Optim

Optimizer

class lightning_asr.optim.optimizer.Optimizer(optim, scheduler=None, scheduler_period=None, max_grad_norm=0)[source]

This is wrapper classs of torch.optim.Optimizer. This class provides functionalities for learning rate scheduling and gradient norm clipping.

Parameters
  • optim (torch.optim.Optimizer) – optimizer object, the parameters to be optimized should be given when instantiating the object, e.g. torch.optim.Adam, torch.optim.SGD

  • scheduler (kospeech.optim.lr_scheduler, optional) – learning rate scheduler

  • scheduler_period (int, optional) – timestep with learning rate scheduler

  • max_grad_norm (int, optional) – value used for gradient norm clipping

AdamP

class lightning_asr.optim.adamp.AdamP(params, lr=0.001, betas=(0.9, 0.999), eps=1e-08, weight_decay=0, delta=0.1, wd_ratio=0.1, nesterov=False)[source]

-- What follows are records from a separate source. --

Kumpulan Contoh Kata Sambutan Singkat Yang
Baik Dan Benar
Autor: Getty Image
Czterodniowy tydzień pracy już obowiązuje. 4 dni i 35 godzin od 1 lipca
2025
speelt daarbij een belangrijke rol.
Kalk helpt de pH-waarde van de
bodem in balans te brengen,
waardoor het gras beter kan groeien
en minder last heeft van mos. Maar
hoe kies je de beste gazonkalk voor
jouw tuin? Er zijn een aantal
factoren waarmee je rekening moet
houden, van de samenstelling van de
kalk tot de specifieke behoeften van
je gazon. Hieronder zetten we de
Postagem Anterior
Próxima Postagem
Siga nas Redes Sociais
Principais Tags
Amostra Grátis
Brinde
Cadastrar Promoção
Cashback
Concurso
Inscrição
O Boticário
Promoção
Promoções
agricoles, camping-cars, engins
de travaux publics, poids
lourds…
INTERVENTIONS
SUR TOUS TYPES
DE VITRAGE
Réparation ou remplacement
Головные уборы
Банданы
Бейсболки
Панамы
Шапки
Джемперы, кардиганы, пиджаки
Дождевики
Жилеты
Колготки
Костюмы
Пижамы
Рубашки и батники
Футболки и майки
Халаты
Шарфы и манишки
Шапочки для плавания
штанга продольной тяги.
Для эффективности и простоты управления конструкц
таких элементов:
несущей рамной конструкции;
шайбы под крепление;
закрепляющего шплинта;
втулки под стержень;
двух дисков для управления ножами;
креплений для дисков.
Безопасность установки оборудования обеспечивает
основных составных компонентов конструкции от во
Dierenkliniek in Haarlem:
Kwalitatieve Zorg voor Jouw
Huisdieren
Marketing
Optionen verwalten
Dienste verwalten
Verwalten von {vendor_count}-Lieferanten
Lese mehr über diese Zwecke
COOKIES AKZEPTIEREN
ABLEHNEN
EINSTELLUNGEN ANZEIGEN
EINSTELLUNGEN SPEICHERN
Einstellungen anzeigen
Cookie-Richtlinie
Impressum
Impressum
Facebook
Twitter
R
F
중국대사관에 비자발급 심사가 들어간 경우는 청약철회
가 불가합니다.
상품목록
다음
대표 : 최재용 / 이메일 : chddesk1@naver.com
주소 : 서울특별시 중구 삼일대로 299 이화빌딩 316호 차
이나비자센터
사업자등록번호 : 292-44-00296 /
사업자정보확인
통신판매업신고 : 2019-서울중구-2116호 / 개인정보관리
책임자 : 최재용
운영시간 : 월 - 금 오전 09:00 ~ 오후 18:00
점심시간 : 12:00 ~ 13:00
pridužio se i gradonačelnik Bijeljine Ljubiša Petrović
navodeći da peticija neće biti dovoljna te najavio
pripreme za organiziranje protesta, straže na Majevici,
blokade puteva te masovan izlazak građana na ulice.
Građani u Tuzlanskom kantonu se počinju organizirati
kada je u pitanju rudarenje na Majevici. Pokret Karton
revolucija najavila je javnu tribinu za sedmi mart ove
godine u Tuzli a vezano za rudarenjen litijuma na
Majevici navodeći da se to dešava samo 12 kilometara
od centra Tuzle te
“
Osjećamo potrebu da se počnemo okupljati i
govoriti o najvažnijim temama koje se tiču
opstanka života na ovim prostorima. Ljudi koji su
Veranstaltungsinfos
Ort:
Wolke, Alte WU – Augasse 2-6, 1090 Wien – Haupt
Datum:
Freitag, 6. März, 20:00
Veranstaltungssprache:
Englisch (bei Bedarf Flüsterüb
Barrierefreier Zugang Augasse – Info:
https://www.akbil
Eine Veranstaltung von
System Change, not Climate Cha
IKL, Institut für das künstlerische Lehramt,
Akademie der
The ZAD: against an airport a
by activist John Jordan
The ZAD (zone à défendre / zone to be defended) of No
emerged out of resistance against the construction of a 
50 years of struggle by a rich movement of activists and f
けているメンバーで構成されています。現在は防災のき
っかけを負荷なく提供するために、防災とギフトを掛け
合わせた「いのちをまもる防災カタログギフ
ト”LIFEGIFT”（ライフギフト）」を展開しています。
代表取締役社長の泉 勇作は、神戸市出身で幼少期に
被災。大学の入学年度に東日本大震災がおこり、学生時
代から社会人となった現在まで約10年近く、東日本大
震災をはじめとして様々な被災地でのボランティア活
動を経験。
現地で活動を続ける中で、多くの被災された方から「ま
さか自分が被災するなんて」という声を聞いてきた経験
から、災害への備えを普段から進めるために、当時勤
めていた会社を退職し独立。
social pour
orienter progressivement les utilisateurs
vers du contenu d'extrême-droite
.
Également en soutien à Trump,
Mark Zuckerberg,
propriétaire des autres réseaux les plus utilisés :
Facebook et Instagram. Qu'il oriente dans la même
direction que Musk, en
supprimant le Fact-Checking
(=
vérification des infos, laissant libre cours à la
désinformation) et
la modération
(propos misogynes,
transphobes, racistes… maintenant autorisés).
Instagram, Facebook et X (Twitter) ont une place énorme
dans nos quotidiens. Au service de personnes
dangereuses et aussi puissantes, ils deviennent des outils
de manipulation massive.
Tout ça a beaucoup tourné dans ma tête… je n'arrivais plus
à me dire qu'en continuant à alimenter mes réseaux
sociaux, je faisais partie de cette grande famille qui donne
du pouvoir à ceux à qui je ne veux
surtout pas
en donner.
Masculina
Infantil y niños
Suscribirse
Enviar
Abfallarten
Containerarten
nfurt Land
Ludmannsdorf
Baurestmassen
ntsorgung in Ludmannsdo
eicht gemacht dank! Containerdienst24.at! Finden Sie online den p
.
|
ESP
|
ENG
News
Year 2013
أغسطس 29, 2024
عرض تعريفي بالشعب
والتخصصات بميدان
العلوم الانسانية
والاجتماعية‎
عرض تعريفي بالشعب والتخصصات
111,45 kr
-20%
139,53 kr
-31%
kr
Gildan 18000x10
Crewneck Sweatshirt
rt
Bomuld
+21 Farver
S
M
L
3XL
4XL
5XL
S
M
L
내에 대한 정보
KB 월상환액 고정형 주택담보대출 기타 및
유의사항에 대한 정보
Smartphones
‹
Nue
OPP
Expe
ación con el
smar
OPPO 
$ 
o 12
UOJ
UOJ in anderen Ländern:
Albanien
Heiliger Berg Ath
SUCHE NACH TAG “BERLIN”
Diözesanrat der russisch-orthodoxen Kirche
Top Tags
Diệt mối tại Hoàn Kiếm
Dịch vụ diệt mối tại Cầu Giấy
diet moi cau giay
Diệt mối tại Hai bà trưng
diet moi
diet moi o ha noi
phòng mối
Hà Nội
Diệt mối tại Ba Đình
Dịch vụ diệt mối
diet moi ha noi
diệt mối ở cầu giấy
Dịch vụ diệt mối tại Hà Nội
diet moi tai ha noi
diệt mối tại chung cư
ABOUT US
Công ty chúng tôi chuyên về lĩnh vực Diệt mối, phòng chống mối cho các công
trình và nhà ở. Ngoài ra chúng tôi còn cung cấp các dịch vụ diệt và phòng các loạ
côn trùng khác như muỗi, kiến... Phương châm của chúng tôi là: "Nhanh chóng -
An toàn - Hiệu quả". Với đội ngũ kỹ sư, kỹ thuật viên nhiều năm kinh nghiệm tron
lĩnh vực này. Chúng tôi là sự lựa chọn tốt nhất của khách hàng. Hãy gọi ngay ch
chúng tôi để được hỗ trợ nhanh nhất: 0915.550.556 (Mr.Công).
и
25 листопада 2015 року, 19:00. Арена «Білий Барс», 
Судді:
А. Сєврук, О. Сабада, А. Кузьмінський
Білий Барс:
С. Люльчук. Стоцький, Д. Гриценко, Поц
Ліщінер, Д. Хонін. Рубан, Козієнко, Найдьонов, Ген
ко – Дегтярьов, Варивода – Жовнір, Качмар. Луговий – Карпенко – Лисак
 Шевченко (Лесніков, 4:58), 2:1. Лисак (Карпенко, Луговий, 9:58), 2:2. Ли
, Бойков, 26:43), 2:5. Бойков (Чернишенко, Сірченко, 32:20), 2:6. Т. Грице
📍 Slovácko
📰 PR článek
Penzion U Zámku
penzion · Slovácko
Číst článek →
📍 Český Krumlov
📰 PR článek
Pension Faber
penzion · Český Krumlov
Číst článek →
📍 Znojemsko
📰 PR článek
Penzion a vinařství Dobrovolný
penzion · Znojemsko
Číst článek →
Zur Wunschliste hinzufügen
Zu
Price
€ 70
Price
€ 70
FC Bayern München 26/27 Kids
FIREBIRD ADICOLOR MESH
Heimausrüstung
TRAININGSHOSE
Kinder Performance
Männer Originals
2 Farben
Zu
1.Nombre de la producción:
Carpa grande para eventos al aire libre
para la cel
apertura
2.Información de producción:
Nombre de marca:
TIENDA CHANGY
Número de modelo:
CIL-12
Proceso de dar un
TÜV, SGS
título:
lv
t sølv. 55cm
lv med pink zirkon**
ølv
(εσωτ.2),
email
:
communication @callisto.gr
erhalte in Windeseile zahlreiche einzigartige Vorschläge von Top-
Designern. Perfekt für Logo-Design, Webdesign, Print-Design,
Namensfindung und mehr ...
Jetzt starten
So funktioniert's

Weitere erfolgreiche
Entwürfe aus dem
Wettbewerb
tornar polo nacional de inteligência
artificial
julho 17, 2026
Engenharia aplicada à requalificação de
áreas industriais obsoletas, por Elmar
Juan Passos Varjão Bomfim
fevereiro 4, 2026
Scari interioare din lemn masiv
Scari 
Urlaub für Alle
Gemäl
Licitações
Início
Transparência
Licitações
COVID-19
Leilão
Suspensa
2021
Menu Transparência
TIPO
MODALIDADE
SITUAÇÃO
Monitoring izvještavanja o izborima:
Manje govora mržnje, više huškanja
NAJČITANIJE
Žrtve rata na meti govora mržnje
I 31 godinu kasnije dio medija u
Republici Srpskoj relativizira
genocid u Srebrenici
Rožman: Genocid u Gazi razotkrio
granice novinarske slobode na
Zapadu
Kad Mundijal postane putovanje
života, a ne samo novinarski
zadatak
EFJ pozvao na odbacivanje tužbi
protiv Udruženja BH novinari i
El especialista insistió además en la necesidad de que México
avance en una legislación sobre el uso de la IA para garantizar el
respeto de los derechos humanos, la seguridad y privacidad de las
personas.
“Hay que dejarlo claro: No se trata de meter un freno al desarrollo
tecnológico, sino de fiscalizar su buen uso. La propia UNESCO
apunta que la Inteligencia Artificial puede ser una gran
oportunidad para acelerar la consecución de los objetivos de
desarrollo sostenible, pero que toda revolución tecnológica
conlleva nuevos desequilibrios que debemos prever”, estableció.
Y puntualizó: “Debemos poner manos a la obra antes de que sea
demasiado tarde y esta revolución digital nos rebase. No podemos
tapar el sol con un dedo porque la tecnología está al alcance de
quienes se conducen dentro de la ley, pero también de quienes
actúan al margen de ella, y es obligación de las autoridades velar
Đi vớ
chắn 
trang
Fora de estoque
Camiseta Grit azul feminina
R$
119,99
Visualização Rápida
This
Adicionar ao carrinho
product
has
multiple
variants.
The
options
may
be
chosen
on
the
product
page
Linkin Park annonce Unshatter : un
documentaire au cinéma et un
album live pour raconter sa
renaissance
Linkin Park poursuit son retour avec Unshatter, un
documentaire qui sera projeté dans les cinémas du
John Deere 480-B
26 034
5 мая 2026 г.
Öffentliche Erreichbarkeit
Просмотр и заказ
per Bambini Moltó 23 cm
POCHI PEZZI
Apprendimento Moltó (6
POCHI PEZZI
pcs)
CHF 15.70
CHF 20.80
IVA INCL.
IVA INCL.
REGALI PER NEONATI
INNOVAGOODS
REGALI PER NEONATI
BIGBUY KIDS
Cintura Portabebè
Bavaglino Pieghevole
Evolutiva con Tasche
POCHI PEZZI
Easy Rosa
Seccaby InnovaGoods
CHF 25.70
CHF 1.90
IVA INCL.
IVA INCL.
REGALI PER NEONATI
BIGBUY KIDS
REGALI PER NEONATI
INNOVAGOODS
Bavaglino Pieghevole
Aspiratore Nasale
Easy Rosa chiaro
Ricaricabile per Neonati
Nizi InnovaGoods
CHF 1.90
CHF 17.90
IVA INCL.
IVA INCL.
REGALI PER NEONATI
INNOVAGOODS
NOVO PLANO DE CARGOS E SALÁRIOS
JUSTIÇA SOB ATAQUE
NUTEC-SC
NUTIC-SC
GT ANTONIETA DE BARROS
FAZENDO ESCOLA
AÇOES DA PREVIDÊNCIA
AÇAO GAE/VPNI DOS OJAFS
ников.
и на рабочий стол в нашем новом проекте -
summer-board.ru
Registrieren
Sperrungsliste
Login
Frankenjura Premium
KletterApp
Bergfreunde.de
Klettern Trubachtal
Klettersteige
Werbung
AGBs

Paper: “AdamP: Slowing Down the Slowdown for Momentum Optimizers on Scale-invariant Weights” Copied from https://github.com/clovaai/AdamP/ Copyright (c) 2020 Naver Corp. MIT License

step(closure=None)[source]

Performs a single optimization step (parameter update).

Parameters

closure (callable) – A closure that reevaluates the model and returns the loss. Optional for most optimizers.

Note

Unless otherwise specified, this function should not modify the .grad field of the parameters.

RAdam

class lightning_asr.optim.radam.RAdam(params, lr=0.001, betas=(0.9, 0.999), eps=1e-08, weight_decay=0, degenerated_to_sgd=True)[source]

Paper: “On the Variance of the Adaptive Learning Rate and Beyond” Refer to https://github.com/LiyuanLucasLiu/RAdam Copyright (c) LiyuanLucasLiu Apache 2.0 License

step(closure=None)[source]

Performs a single optimization step (parameter update).

Parameters

closure (callable) – A closure that reevaluates the model and returns the loss. Optional for most optimizers.

Note

Unless otherwise specified, this function should not modify the .grad field of the parameters.